The Pilsner (5.5% ABV) was as expected — clean, bright and totally drinkable! (I might have had a couple…) After the prior night’s excesses at dinner, starting the day off with a refreshing Pilsner was a perfect starter!
Up next was the Gaelic Ale (5.5% ABV). It has more body than the Pilsner, but was still restrained in the use of hops — just the right amount to amp up the flavor and structure, but not enough to send your palette into an IPA-induced shock.
Two other beers were being served, which I didn’t taste. They had a seasonal coffee porter, called Thunderstruck (5.8% ABV), as well as their “hoppy floral session” Daycation IPA (4.9% ABV).

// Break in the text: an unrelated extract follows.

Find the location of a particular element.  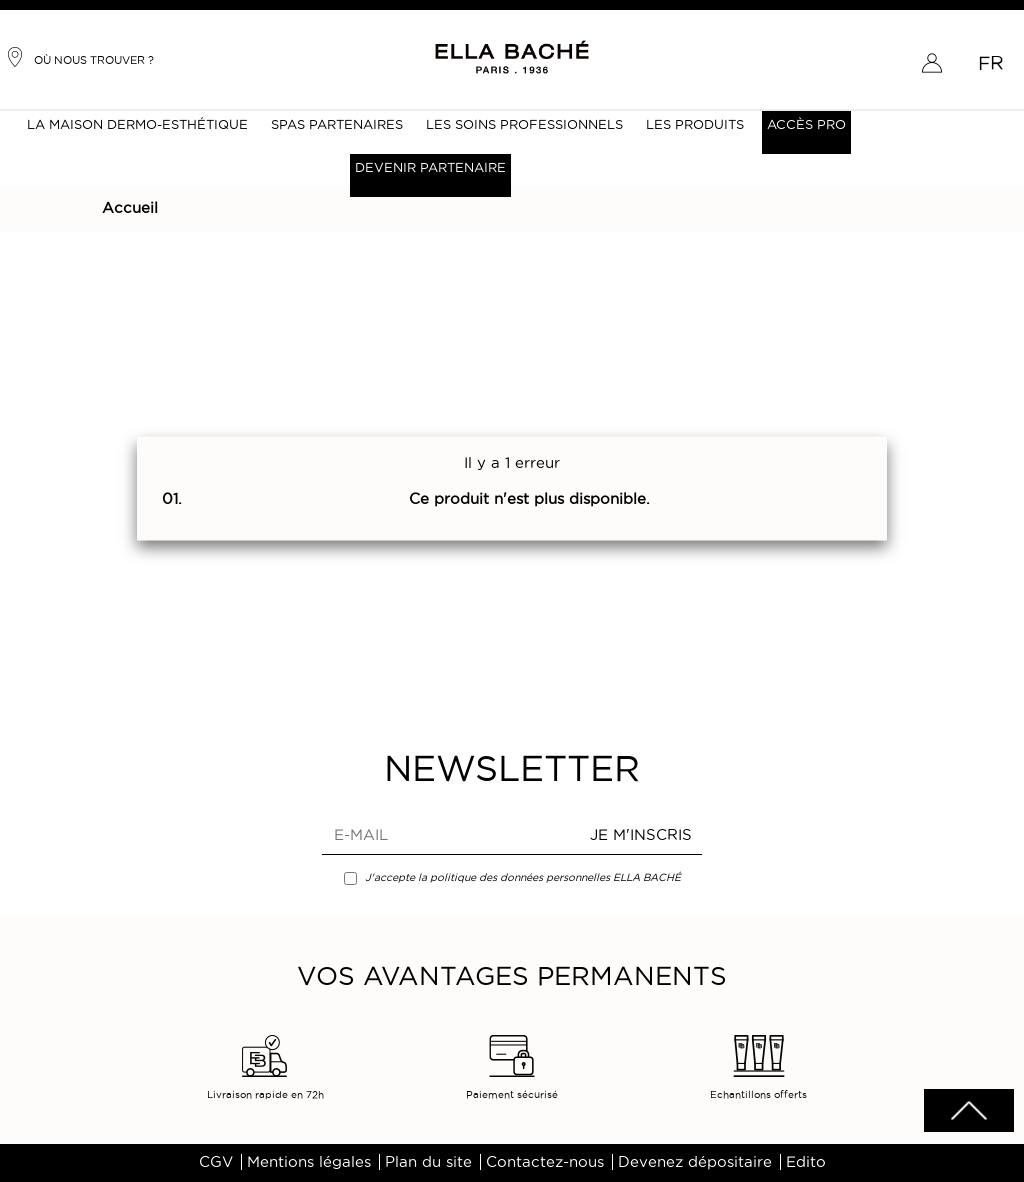 Plan du site is located at coordinates (428, 1162).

My palette hasn’t quite recovered from a summer of IPA’s, so I just passed on this one.
Overall though, I really enjoyed tasting a local brewer’s beers and certainly appreciated their participation in the Festival.
Look who we have here! Master Sommelier Geoff Kruth showing off his newest project, Lost & Found Wines.

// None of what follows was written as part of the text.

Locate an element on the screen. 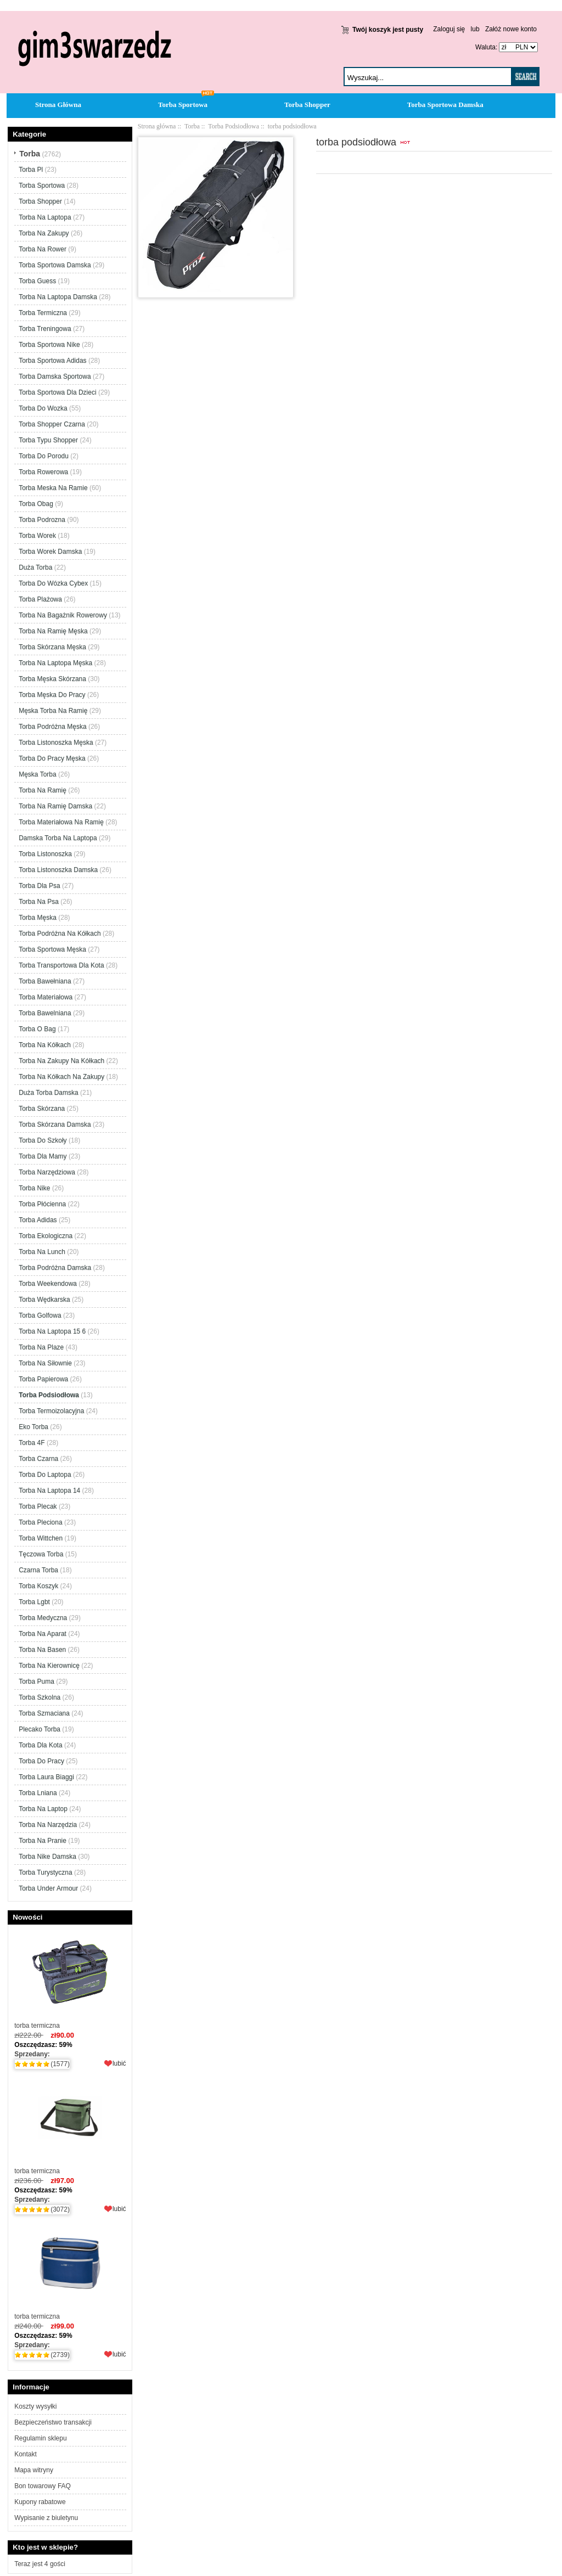 Image resolution: width=562 pixels, height=2576 pixels. Torba Do Porodu is located at coordinates (44, 456).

When I was studying for my own Certified Somm exam, I listened to countless webinars hosted by Geoff, who is the Founder and President of Guildsomm, a nonprofit educational membership organization providing truly invaluable industry knowledge and insight about all things wine!
I had an opportunity to chat briefly with Geoff about his new project and he indicated that he’s excited to be producing elegant, approachable and terrior-driven wines primarily from Sonoma and Napa counties.
Both the Sonoma Mountain and Russian River Valley Pinot Noirs were quite tasty. The one from Sonoma Mountain was finer and more feminine in style, very easy on the palette. As expected, the one from RRV has more “umph!” and could easily stand up to spicy and meaty dishes.
Well done, Geoff!
You had me at “New Fashioned”!
Their sign said they were pouring a “New Fashioned,” their take on the classic cocktail, Old Fashioned. By incorporating club soda, they basically turned it into an Old Fashioned Spritzer, which for Festival drinking, was a delightful twist!
Blade & Bow’s Kentucky Straight Bourbon Whiskey is crafted using a solera process — whereby younger whiskey is “mingled” each year with prior years. The result is a balanced and rich bourbon whiskey from Louisville, KY that could become our new house bourbon!
But you know what? They said they also have a 22-year old version, which I didn’t get to taste! Not shocking that they’d not be pouring that one at a Festival… I would have never left!
Not all wine is from the Festival itself! Lots of consumption happens off-site!
We’ve been a huge fan of Peay Vineyards for many years. I think we first met Andy Peay at the Atlanta High Museum Wine Auction, probably a decade ago. He’s truly Sonoma Coast — as in, waaaaay out there on the coast!
Staying with our friends on the north side of Highlands, we were presented with choices of what to drink that night… you know, as we’re getting ready for a full-on winemaker dinner! We saw this Peay, and that it had some age (2010 vintage), and jumped at the chance to taste it… well, drink it is more like it.
Sophisticated nose, floral (rose), slight earth, currant. On the palette, it’s silky and mysterious — not at all pushy or overly structured. It’s just right!